>>>
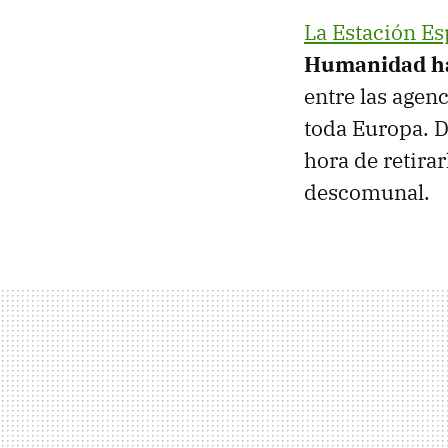
La Estación Esp
Humanidad ha 
entre las agen
toda Europa. D
hora de retirar
descomunal.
<<<
▶ [What this task involves] Only the span from the line with "Humanidad ha" through the final line of the records goes in the output, each line unchanged.

▶ [Solution for this exercise]
Humanidad ha 
entre las agen
toda Europa. D
hora de retirar
descomunal.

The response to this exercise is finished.